One key point is emphasized in my earlier post, All possible views about humanity’s future are wild. If you think humans (or our descendants) have billions of years ahead of us, you should think that we are among the very earliest humans, which makes it much more plausible that our time is among the most important. (This point is also emphasized in Thoughts on whether we’re living at the most influential time in history as well as the comments on an earlier version of “Are We Living at the Hinge of History?”.)

Additionally, while humanity has existed for a few million years, for most of that time we had extremely low populations and very little in the way of compounding technological progress. Human civilization started about 10,000 years ago, and since then we’ve already gotten to the point of building digital programmable computers and exploring our solar system.

With these points in mind, it seems reasonable to think we will eventually launch a stable galaxy-wide civilization, sometime in the next 100,000 years (1000 centuries). Or to think there’s a 10% chance we will do so sometime in the next 10,000 years (100 centuries). Either way, this implies that a given century has a ~1/​1,000 chance of being the most important century for the launch of that civilization—much higher than the figures given earlier in this section. It’s still ~100x off from the numbers I gave above, so there’s still a burden of proof.
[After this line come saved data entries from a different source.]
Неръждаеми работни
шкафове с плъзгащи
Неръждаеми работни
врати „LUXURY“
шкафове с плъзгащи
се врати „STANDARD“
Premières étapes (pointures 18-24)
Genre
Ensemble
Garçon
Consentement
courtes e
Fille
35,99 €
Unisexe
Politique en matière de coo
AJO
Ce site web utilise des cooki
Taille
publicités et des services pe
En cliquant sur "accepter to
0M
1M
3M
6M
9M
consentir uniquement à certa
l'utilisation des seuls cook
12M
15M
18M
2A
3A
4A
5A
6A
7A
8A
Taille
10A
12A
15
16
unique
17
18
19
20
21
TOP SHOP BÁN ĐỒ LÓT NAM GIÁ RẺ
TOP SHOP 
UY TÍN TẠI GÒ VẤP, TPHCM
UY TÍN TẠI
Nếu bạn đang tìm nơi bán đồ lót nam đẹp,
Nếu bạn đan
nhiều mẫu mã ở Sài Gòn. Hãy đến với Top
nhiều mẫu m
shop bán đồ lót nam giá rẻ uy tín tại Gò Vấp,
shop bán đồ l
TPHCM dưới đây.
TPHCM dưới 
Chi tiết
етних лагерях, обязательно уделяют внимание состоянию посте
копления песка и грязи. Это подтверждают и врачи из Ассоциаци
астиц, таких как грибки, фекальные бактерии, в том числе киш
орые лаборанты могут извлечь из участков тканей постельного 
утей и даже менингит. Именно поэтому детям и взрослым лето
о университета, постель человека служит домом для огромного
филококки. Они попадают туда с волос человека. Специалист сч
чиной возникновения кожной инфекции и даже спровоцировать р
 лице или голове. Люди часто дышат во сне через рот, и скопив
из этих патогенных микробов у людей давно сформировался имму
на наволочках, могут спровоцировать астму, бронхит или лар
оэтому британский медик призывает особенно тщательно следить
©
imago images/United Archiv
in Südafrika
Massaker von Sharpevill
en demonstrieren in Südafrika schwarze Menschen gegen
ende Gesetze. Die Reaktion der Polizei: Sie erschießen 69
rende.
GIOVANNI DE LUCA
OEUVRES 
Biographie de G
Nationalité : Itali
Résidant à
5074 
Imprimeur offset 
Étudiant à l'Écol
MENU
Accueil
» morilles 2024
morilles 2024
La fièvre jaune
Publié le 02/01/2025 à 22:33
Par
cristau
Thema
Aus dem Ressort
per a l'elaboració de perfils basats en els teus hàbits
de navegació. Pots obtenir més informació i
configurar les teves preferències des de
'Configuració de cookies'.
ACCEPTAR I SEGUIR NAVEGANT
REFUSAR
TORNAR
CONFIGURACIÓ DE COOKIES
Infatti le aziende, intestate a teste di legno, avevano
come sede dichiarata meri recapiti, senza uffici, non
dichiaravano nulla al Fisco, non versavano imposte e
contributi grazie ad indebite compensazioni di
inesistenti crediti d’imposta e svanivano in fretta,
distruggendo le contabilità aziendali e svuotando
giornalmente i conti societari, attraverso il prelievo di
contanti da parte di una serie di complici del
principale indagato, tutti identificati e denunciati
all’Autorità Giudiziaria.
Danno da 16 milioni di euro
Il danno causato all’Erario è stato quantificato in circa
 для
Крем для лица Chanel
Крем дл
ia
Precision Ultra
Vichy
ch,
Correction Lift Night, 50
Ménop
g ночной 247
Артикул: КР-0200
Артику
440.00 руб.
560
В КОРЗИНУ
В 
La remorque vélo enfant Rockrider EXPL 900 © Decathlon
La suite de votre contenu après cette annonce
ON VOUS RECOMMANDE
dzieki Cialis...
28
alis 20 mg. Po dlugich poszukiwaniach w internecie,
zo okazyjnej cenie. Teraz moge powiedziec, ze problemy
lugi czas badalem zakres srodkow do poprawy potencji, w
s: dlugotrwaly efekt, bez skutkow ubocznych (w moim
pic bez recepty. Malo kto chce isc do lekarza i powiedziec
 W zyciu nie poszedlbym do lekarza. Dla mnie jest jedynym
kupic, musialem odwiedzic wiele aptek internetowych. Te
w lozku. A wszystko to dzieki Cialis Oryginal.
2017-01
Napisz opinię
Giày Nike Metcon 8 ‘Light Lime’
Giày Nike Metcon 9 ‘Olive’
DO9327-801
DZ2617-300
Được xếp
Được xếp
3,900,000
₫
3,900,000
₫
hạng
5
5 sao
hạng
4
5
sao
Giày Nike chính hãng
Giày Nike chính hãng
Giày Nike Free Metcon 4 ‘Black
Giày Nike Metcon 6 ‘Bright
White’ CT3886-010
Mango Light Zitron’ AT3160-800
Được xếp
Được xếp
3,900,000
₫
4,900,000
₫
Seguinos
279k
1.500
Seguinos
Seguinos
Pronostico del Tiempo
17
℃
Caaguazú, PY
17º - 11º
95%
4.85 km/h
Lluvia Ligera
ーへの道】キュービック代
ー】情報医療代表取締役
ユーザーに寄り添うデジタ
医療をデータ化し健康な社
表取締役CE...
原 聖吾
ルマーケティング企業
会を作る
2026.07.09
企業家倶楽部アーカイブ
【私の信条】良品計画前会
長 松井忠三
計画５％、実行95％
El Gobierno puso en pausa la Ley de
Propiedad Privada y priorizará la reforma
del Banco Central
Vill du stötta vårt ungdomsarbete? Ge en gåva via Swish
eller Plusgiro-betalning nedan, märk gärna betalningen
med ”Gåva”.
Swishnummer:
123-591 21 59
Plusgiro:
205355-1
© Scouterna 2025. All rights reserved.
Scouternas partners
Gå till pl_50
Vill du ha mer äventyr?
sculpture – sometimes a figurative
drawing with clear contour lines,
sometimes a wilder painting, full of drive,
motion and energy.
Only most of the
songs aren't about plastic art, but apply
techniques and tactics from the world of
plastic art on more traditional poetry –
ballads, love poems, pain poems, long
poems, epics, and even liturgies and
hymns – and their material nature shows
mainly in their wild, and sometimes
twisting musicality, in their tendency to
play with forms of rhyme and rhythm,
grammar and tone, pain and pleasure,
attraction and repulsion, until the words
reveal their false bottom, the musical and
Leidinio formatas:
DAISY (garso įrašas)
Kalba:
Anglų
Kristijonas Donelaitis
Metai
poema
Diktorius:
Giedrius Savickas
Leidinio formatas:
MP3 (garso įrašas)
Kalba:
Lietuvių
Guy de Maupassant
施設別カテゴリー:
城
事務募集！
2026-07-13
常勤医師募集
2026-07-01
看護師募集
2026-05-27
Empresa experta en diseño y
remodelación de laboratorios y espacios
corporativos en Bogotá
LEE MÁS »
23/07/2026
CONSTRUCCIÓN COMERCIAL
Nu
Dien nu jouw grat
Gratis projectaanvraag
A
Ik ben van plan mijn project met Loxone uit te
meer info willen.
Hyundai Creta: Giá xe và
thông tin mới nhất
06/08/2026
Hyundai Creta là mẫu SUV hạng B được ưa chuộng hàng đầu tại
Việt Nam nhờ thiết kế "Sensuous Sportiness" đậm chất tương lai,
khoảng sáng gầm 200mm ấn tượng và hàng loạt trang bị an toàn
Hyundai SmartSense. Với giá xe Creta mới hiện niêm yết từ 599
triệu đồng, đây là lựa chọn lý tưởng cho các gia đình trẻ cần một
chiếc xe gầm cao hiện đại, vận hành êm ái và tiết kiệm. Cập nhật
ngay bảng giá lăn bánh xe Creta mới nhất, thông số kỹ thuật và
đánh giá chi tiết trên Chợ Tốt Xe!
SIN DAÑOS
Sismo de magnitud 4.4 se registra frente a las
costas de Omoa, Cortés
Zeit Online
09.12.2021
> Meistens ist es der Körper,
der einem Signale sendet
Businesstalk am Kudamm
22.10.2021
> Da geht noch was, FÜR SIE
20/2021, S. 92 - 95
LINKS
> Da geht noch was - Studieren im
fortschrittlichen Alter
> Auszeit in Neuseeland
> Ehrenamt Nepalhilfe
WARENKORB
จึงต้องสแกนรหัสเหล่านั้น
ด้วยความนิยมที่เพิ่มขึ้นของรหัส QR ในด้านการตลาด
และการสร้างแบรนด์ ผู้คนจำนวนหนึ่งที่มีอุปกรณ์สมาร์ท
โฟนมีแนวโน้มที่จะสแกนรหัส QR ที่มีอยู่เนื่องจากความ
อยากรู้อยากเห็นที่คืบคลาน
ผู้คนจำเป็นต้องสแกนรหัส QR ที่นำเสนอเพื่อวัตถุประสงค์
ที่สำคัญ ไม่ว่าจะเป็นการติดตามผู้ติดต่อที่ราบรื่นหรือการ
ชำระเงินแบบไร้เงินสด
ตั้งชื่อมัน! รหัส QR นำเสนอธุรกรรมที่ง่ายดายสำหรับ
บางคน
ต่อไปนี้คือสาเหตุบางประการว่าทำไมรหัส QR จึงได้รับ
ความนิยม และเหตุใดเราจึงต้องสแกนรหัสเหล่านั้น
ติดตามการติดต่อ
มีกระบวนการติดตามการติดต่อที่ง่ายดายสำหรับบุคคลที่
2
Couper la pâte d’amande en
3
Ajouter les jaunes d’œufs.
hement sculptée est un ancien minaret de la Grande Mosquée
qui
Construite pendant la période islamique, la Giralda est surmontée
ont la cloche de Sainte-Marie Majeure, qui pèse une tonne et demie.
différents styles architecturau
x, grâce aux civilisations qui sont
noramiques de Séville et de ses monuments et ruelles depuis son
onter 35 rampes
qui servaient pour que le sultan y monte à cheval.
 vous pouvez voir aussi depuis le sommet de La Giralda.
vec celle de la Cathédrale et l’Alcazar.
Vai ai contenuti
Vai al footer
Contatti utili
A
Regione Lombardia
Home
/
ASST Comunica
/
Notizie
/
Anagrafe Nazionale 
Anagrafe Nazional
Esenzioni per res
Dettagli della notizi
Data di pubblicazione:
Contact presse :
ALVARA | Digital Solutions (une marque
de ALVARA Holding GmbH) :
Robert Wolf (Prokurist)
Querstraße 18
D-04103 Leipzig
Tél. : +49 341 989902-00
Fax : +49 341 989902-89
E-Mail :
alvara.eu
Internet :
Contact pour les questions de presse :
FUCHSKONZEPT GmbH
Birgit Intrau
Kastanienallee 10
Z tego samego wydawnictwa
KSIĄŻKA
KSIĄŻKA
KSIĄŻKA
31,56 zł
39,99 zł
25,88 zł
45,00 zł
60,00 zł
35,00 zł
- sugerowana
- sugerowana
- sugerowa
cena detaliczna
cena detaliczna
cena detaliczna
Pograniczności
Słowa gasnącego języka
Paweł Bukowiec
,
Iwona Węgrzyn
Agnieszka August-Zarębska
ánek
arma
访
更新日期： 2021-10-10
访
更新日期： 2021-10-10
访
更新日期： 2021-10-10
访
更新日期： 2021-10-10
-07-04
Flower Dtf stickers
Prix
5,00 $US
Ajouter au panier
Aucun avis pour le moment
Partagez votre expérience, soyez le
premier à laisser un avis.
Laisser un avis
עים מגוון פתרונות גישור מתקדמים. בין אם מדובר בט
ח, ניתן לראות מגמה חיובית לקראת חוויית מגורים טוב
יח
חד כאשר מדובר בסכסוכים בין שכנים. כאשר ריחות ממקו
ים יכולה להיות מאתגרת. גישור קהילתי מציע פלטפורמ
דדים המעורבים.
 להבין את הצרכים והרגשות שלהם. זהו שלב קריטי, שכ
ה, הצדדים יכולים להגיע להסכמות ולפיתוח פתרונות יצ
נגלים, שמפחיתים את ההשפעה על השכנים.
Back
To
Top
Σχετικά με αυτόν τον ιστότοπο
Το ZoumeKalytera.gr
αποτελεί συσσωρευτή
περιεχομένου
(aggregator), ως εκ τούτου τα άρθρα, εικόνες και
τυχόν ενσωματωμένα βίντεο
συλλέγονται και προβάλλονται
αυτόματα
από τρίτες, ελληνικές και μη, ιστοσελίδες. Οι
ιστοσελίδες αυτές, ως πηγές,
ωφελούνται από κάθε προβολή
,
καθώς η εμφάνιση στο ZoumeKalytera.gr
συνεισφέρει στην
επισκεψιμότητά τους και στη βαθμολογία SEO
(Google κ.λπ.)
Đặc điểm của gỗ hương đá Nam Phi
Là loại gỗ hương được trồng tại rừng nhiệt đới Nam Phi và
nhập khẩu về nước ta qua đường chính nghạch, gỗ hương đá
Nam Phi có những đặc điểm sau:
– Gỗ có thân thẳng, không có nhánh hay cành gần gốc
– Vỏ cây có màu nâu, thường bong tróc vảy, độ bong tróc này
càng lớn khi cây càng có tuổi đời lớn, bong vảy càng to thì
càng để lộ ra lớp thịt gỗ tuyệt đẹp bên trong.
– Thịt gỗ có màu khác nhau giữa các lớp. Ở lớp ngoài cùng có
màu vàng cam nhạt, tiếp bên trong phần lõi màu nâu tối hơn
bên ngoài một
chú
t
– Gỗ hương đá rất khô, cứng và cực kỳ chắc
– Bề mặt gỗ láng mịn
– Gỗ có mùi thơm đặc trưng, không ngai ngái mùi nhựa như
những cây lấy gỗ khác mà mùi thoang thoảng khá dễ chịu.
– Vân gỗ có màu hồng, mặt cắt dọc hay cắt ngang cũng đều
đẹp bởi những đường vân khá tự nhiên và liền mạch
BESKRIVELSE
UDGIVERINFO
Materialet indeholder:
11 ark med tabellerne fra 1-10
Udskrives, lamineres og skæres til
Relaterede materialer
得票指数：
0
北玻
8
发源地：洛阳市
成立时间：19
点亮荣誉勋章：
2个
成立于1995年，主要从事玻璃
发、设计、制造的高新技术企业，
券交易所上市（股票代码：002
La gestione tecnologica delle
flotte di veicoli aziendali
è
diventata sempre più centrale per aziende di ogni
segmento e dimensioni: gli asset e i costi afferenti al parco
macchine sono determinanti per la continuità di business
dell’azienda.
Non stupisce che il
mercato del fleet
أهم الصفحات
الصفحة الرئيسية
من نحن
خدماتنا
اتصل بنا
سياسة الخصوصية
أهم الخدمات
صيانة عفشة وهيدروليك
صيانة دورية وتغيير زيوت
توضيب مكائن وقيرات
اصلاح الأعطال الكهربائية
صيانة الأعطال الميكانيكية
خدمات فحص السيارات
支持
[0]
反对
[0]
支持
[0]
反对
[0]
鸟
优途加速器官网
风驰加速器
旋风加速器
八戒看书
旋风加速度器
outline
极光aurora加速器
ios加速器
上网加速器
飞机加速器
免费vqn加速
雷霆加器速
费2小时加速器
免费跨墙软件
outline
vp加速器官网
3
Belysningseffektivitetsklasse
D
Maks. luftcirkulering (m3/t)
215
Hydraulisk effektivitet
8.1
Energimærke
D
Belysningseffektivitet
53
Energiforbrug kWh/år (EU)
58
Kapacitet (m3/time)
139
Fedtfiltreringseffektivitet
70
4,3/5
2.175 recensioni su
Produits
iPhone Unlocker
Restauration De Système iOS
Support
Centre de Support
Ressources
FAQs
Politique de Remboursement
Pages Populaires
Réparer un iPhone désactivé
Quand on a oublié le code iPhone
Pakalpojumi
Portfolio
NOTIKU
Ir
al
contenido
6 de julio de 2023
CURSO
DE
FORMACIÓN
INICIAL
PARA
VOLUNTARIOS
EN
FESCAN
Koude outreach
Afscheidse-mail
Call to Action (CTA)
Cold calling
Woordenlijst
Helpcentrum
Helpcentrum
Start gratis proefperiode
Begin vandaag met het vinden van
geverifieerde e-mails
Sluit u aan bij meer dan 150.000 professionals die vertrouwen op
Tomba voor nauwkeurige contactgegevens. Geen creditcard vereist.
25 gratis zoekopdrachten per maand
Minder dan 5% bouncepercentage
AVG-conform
There are further reasons to think this particular century is unusual. For example, see This Can’t Go On:

  • The total size of the world economy has grown more in the last 2 centuries than in all of the rest of history combined.

  • The current economic growth rate can’t be sustained for more than another 80 centuries or so. (And as discussed below, if its past accelerating trend resumed, it would imply explosive growth and hitting the limits of what’s possible this century.)

  • It’s plausible that science has advanced more in the last 5 centuries than in the rest of history combined.

A final point that makes our time special: we’re talking about when to expect transformative AI, and we’re living very close in time to the very beginnings of efforts on AI. In well under 1 century, we’ve gone from the first programmable electronic general-purpose computer to AI models that can compete with humans at speech recognition,6 image classification and much more.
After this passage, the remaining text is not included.